**Task goal**:
When the line with "деп түсіндірді Эльза Ерманова." appears below, start repeating lines exactly, and keep going through the line with "Web sitelerinin, mobil"; add nothing outside that span.

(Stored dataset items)
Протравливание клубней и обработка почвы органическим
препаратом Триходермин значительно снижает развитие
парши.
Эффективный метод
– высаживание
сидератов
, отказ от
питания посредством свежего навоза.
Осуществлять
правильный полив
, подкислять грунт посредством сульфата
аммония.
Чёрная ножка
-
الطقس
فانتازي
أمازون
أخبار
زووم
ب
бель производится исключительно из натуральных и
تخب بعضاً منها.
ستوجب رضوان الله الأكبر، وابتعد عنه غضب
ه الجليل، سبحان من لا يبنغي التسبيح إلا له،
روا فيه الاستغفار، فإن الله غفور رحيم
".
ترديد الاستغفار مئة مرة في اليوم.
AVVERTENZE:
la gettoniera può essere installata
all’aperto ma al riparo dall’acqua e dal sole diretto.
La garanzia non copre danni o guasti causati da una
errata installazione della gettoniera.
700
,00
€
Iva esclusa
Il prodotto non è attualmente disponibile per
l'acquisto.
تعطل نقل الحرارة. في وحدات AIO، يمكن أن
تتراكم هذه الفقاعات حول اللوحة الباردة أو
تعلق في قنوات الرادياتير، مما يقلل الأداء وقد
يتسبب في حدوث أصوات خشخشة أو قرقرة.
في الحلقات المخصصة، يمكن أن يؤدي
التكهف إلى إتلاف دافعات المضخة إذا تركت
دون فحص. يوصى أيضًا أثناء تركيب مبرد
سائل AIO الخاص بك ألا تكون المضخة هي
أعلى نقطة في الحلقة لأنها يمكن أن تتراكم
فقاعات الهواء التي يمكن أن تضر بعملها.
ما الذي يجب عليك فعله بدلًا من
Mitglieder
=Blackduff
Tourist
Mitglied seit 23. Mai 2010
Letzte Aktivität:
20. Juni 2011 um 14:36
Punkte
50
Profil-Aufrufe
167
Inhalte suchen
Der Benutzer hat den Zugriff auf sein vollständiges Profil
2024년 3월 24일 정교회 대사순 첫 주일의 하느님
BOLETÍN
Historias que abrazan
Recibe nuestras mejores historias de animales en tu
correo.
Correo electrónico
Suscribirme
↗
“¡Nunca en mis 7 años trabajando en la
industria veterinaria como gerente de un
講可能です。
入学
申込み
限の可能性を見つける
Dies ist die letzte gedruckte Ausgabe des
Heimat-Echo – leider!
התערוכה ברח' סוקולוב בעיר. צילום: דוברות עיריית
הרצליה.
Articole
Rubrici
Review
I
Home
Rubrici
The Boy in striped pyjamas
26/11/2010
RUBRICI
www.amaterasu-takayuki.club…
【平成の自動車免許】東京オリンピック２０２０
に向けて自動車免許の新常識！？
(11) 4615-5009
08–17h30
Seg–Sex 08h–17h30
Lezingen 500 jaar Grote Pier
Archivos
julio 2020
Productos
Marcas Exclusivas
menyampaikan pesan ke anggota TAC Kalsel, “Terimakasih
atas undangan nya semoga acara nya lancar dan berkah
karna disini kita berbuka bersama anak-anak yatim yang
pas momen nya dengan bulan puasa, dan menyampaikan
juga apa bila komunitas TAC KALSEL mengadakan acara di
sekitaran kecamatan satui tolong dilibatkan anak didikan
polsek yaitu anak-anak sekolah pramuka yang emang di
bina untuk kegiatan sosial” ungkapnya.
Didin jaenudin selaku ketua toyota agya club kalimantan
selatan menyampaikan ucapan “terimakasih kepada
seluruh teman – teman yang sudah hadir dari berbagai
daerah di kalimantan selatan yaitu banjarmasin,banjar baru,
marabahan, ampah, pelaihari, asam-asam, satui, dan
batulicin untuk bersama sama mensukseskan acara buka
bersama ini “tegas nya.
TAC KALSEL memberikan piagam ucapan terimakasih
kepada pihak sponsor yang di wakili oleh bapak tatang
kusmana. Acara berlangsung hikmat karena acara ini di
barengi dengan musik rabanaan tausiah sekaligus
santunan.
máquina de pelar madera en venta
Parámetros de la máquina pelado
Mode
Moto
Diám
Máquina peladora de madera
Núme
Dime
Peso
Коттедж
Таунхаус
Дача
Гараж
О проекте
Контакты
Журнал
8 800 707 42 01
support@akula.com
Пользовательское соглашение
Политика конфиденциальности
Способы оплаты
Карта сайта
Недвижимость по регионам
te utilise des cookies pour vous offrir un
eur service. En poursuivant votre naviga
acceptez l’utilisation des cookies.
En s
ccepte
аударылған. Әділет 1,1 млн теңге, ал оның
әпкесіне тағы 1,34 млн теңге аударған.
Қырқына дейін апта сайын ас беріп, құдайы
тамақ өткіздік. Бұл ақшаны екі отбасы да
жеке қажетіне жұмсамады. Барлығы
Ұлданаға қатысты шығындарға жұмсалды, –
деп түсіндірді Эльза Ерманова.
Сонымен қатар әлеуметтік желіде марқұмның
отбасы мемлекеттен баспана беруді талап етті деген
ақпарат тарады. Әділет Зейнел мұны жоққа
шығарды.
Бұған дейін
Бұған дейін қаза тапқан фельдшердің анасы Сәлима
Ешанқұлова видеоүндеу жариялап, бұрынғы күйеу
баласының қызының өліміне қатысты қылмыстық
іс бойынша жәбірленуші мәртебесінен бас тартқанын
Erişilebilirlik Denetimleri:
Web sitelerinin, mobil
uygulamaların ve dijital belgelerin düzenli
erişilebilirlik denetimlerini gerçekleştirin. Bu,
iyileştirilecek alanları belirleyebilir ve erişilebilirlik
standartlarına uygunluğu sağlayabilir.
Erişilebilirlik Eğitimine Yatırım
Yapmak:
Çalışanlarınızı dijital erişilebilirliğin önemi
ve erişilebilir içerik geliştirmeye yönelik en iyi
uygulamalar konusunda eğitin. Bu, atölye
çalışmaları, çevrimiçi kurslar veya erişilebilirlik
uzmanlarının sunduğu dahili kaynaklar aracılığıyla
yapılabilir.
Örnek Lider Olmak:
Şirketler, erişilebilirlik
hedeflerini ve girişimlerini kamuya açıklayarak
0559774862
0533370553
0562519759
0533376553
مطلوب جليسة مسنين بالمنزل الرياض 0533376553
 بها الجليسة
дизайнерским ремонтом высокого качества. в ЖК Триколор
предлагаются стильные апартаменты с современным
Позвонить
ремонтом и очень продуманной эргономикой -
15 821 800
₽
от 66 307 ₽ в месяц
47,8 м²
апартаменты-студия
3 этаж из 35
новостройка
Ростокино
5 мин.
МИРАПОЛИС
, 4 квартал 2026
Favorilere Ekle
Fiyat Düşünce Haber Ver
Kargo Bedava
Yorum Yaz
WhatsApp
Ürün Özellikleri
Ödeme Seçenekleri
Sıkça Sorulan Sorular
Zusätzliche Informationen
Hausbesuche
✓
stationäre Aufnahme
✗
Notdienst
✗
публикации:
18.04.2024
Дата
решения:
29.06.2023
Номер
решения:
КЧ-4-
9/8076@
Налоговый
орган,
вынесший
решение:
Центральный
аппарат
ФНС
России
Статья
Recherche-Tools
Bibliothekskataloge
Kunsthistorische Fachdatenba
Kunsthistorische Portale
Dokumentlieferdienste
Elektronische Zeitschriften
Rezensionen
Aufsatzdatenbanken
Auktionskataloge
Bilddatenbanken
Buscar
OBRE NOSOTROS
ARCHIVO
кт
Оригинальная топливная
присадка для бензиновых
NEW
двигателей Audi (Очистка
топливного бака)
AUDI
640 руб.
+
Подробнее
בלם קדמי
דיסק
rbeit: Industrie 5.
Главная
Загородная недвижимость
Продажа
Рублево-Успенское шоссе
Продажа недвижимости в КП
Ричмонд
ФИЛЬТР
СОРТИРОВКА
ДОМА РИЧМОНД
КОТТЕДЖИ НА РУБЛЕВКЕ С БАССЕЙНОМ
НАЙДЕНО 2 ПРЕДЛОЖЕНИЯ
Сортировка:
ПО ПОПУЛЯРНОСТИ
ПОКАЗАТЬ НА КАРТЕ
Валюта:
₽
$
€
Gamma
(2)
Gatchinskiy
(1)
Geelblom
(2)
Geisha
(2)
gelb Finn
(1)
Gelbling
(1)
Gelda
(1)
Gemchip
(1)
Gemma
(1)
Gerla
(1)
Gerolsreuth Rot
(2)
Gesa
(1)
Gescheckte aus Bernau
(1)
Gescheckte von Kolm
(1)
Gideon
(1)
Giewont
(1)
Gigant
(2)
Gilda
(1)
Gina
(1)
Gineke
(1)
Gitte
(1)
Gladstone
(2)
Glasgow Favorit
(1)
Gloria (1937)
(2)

**Solution for this exercise**:
деп түсіндірді Эльза Ерманова.
Сонымен қатар әлеуметтік желіде марқұмның
отбасы мемлекеттен баспана беруді талап етті деген
ақпарат тарады. Әділет Зейнел мұны жоққа
шығарды.
Бұған дейін
Бұған дейін қаза тапқан фельдшердің анасы Сәлима
Ешанқұлова видеоүндеу жариялап, бұрынғы күйеу
баласының қызының өліміне қатысты қылмыстық
іс бойынша жәбірленуші мәртебесінен бас тартқанын
Erişilebilirlik Denetimleri:
Web sitelerinin, mobil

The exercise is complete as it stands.